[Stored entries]
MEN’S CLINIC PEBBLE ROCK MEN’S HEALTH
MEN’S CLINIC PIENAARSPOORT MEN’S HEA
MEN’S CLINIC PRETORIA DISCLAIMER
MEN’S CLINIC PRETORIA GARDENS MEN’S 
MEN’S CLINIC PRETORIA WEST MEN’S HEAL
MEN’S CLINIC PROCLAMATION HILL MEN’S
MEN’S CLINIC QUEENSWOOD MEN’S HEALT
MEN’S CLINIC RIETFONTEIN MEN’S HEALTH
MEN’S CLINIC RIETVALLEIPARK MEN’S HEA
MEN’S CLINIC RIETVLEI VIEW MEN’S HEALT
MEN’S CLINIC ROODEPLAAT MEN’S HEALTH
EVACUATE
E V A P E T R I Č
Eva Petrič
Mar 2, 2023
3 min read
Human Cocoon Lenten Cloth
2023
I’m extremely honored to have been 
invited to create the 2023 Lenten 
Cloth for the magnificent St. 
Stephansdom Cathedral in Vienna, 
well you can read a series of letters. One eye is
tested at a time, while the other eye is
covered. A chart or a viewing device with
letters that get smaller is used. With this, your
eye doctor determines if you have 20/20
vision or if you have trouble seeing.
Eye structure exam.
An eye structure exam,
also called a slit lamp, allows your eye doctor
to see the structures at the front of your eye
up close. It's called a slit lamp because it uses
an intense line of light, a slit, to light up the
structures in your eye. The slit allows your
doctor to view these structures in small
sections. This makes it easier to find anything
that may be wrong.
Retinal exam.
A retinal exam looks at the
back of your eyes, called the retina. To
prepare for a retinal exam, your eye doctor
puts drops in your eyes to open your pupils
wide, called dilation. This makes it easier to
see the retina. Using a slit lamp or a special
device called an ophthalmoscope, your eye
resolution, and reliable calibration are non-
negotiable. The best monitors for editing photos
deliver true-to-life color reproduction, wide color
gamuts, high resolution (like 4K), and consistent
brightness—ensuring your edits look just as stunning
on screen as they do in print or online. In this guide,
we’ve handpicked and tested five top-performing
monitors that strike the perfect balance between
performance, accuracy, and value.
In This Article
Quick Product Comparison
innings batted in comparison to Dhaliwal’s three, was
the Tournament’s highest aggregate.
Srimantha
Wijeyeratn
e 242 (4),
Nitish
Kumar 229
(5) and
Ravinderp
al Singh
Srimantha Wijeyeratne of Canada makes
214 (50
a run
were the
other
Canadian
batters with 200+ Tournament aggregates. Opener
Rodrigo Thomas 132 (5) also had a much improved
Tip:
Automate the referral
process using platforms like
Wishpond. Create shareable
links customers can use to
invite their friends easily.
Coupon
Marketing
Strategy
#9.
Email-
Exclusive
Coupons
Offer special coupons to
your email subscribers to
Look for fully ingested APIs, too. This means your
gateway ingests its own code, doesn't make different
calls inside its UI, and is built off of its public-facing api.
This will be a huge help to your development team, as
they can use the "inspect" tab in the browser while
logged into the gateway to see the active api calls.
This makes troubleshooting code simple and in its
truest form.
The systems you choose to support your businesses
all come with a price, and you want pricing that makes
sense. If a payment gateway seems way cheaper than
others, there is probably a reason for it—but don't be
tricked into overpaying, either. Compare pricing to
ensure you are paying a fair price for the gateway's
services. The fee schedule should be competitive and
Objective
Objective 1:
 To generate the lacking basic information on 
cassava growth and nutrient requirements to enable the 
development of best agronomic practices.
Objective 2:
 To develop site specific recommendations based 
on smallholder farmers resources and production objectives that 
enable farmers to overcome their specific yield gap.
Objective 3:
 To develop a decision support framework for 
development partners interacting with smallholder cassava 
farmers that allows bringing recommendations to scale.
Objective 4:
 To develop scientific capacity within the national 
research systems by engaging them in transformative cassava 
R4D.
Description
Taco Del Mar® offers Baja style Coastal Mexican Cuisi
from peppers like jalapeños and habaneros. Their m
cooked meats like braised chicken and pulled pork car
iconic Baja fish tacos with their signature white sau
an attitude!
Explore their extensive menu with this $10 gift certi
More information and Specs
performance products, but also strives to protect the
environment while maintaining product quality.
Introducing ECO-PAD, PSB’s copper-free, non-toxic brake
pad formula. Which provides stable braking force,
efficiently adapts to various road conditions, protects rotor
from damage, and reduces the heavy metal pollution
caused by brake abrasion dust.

▶ WHAT YOU HAVE TO DO:
Your answer must consist solely of the lines above between the line holding "up close. It's" and the line holding "device called an ophthalmoscope, your eye", inclusive, copied exactly.

▶ TASK ANSWER:
up close. It's called a slit lamp because it uses
an intense line of light, a slit, to light up the
structures in your eye. The slit allows your
doctor to view these structures in small
sections. This makes it easier to find anything
that may be wrong.
Retinal exam.
A retinal exam looks at the
back of your eyes, called the retina. To
prepare for a retinal exam, your eye doctor
puts drops in your eyes to open your pupils
wide, called dilation. This makes it easier to
see the retina. Using a slit lamp or a special
device called an ophthalmoscope, your eye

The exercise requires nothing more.